It is well-known that, $$a^3+b^3+c^3 = N\tag1$$ for $N=1,\,2$ is solvable in the integers in infinitely many ways . However, it is an open question (but is conjectured) that if for general $N$ it has a solution, then it must have infinitely many. I'd like to propose a variant,
Conjecture: If $a^3+b^3+c^3=N$, then $x^3+y^3+z^3+t^3 = N$ in infinitely many ways.
Part I: Use the identity,
$$x^3+y^3+z^3+t^3 = (a^3+b^3+c^3)\big(p^2+(a+b)cq^2\big)^3$$
where,
$$\begin{aligned} t &= a p^2 - c^2 p q + b (a + b) c q^2 \\ x &= b p^2 + c^2 p q + a (a + b) c q^2\\ y &= c p^2 + (a^2 - b^2) p q\\ z &= -(a^2 - b^2) p q + (a + b) c^2 q^2\end{aligned}$$
Part II: Solve the Pell equation,
$$p^2+(a+b)cq^2 = 1\tag2$$
This is the tricky part since we require $(a+b)c<0$. Perusing through S. Huisman $15254$ solutions, I find that all his solvable $N$ have solutions where both $a,b$ are negative, or $c$ is negative.

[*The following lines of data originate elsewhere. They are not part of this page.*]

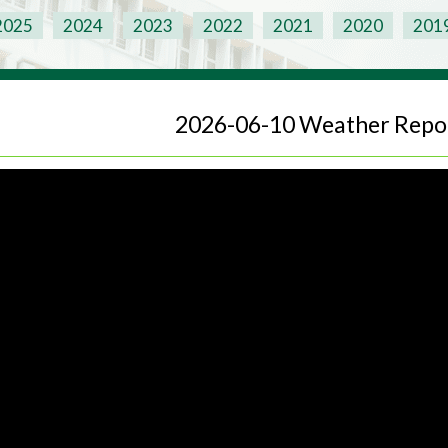
2025
2024
2023
2022
2021
2020
201
2026-06-10 Weather Repo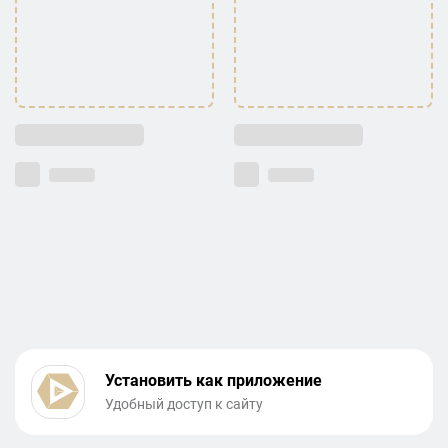
Установить как приложение
Удобный доступ к сайту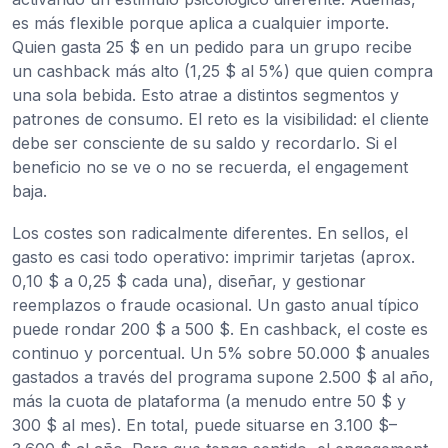
es más flexible porque aplica a cualquier importe.
Quien gasta 25 $ en un pedido para un grupo recibe
un cashback más alto (1,25 $ al 5%) que quien compra
una sola bebida. Esto atrae a distintos segmentos y
patrones de consumo. El reto es la visibilidad: el cliente
debe ser consciente de su saldo y recordarlo. Si el
beneficio no se ve o no se recuerda, el engagement
baja.
Los costes son radicalmente diferentes. En sellos, el
gasto es casi todo operativo: imprimir tarjetas (aprox.
0,10 $ a 0,25 $ cada una), diseñar, y gestionar
reemplazos o fraude ocasional. Un gasto anual típico
puede rondar 200 $ a 500 $. En cashback, el coste es
continuo y porcentual. Un 5% sobre 50.000 $ anuales
gastados a través del programa supone 2.500 $ al año,
más la cuota de plataforma (a menudo entre 50 $ y
300 $ al mes). En total, puede situarse en 3.100 $–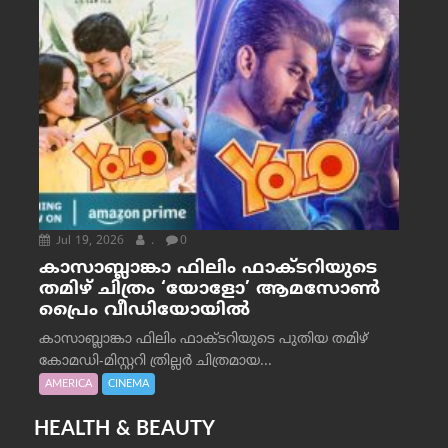
Jul 19, 2026
.
0
കാസാബ്ലാങ്കാ ഫിലിം ഫാക്ടറിയുടെ
തമിഴ് ചിത്രം ‘യോളോ’ ആമസോൺ
പ്രൈം വീഡിയോയിൽ
കാസാബ്ലാങ്കാ ഫിലിം ഫാക്ടറിയുടെ പുതിയ തമിഴ്
കോമഡി-മിസ്റ്ററി ത്രില്ലർ ചിത്രമായ...
AMERICA
CINEMA
HEALTH & BEAUTY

Of course, $(2)$ can then be easily solved as a Pell equation.
Q: If $(1)$ has a solution in positive integers, then how do we prove that implies a subsequent solution where one or two of the variables are negative?
P.S. The second solution may be huge, $$4^3+ 4^3+ 7^3 =-17863863023^3+ 13242033973^3+ 15005424841^3 = 471$$ but it guarantees infinitely many solutions to $(2)$.